« Chez Nous » de Lucas Belvaux avec Emilie Dequenne , André Dussolier, Guillaume Gouix, Catherine Jacob,Anne Marivin … Sortie Cinéma 22 Février 2017
Pauline est infirmière à domicile à Enard , entre Lille et Lens , ancienne ville minière aux façades de briques . Elle a 2 enfants à charge, un père ancien syndicaliste CGT malade du fait de l’amiante .
C’est une célibattante en zone sociale difficile reconnue pour sa gentillesse, son empathie et son implication bienveillante envers les gens du cru . Elle est en contact permanent avec la souffrance et la solitude .
Sa vie va prendre un tour différent quand elle retrouve un amour de jeunesse. Stanko a un passé trouble, entraîneur de foot de son fils ,ancien militaire et « œuvrant » au sein de milices extrémistes. Lorsqu’un médecin de son entourage la sollicite pour rentrer en politique, elle ne sait pas encore que ses 2 nouveaux départs vont s’entremêler et interagir sur sa vie de femme et de citoyenne .
« Tu votes ? » Lui demande le Dr Berthier , « ça sert à rien ! » dit Pauline . Ces deux événements vont avoir un point commun, le bloc identitaire , le mouvement dont a fait partie son amoureux, ce qu’elle ne sait pas et celui qui lui propose d’être tête de liste aux municipales .
Le Cinéma de Lucas Belvaux est toujours marqué par une dimension sociale quelque soit le genre abordé . Dans « Rapt », au delà de la déliquescence de sa famille, de sa vie, de l’épreuve physique et morale , c’est un « chronique de classe » touchant un patron joueur et infidèle. Dans « Pas son genre » c’est un amour entre 2 représentants de classes sociales opposées, une coiffeuse et un prof de philo à Arras.

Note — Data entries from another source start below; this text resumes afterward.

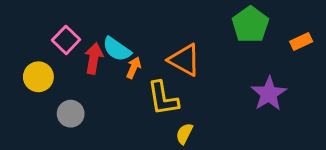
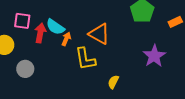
pink square: (66, 40) -> (22, 21), turned -36
yellow semicircle: (184, 134) -> (113, 82), moved

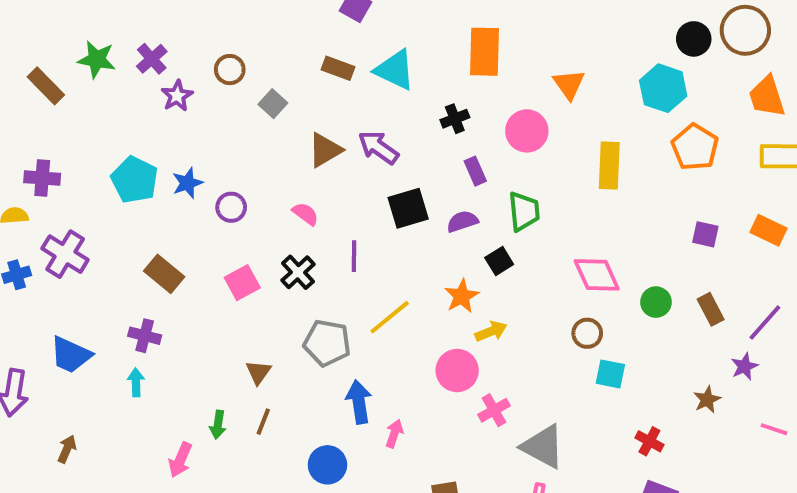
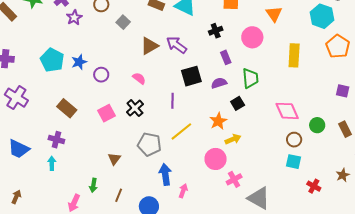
purple line: (354, 256) -> (173, 101), moved
brown circle: (587, 333) -> (294, 140), moved
brown line: (263, 422) -> (119, 195), moved
red cross: (649, 441) -> (314, 186), moved

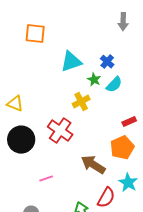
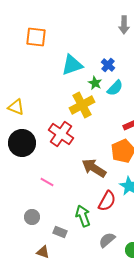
yellow cross: (81, 102) -> (82, 105), size x1.4
pink line: (46, 179) -> (47, 182), turned 48

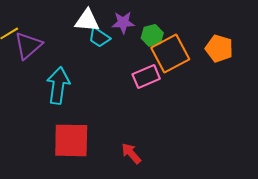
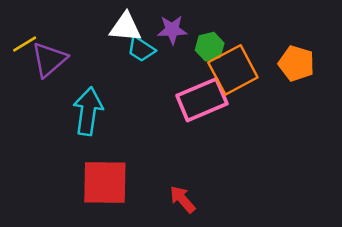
pink rectangle: (146, 76) -> (202, 100), size x1.4

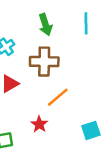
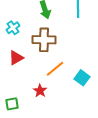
cyan square: (91, 130) -> (82, 78), moved, turned -35

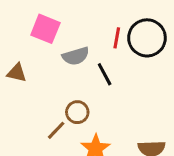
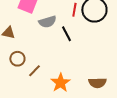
brown circle: (77, 112) -> (17, 59), moved

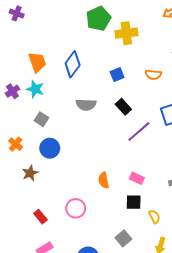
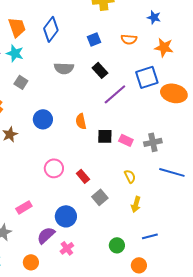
blue circle: (50, 148) -> (43, 119), moved
pink rectangle: (137, 178) -> (126, 140), moved
orange semicircle: (104, 180) -> (81, 121), moved
black square: (134, 202) -> (105, 136), moved
red rectangle: (40, 217) -> (83, 176), moved

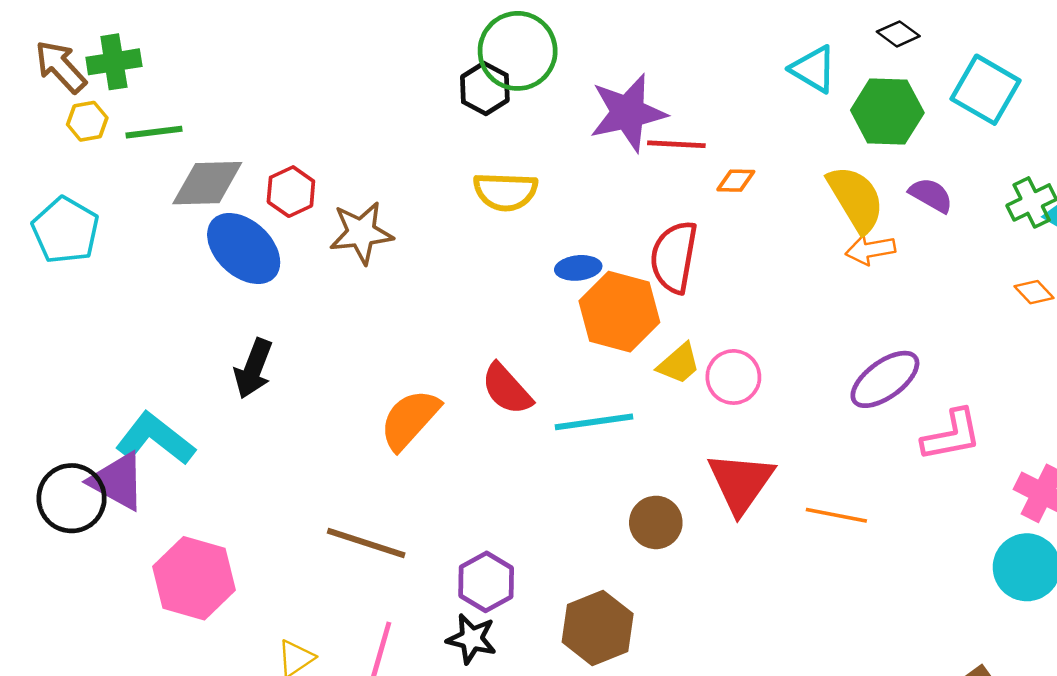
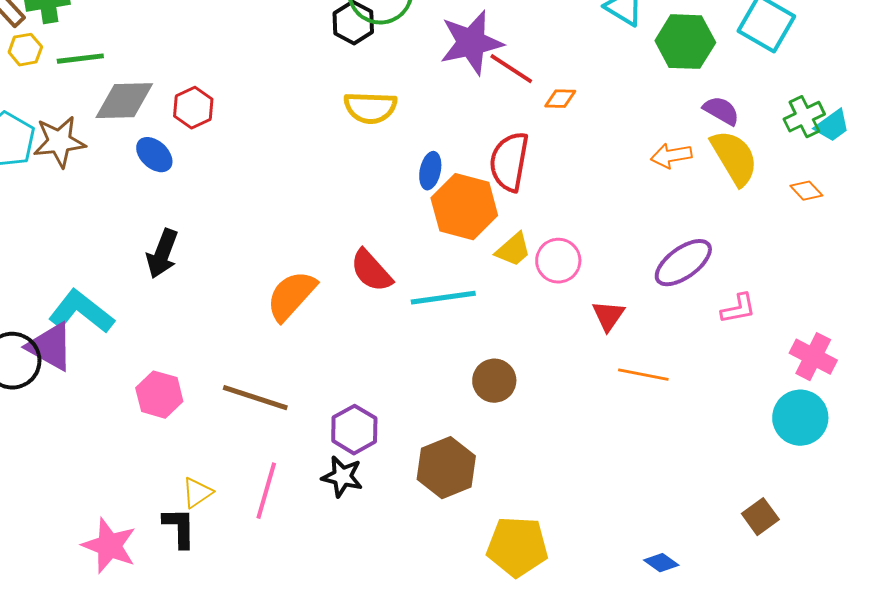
red line: (676, 144) -> (511, 69), turned 30
yellow semicircle: (856, 199) -> (734, 158), moved
brown star: (361, 233) -> (59, 142), moved
blue ellipse: (244, 249) -> (154, 155), size x0.6
blue ellipse: (578, 268) -> (430, 171), turned -72
pink L-shape: (952, 435) -> (738, 309), size x0.7
red triangle: (741, 482) -> (608, 316), moved, size x0.6
pink hexagon: (194, 578) -> (159, 395), moved, size x0.7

Avec « Chez Nous » Lucas Belvaux s’attache à décortiquer le processus d’engagement de gens de la société civile dans la vie politique et plus précisément au sein d’un parti d’extrême droite rebaptisé « patriote » . C’est souvent fréquent chez le Front National . Bien sûr le bloc patriotique, le Rassemblement National Populaire , Le SERP (Service d’ordre et de sécurité) font sciemment référence au rassemblement bleu marine et au front national . Le cinéaste se pose en héritier d’Yves Boisset , cinéaste français des années 70/80 friand des sujets polémiques à dimension souvent politique . Il dresse un portrait de femme méritante et montre le rejet de l’infirmière par certains (son père, certains de ses patients musulmans, une de ses amies …) suite à son choix . D’autres vont se réjouir de cette nouvelle adhésion (une autre amie mère d’un ado tenant un blog islamophobe…)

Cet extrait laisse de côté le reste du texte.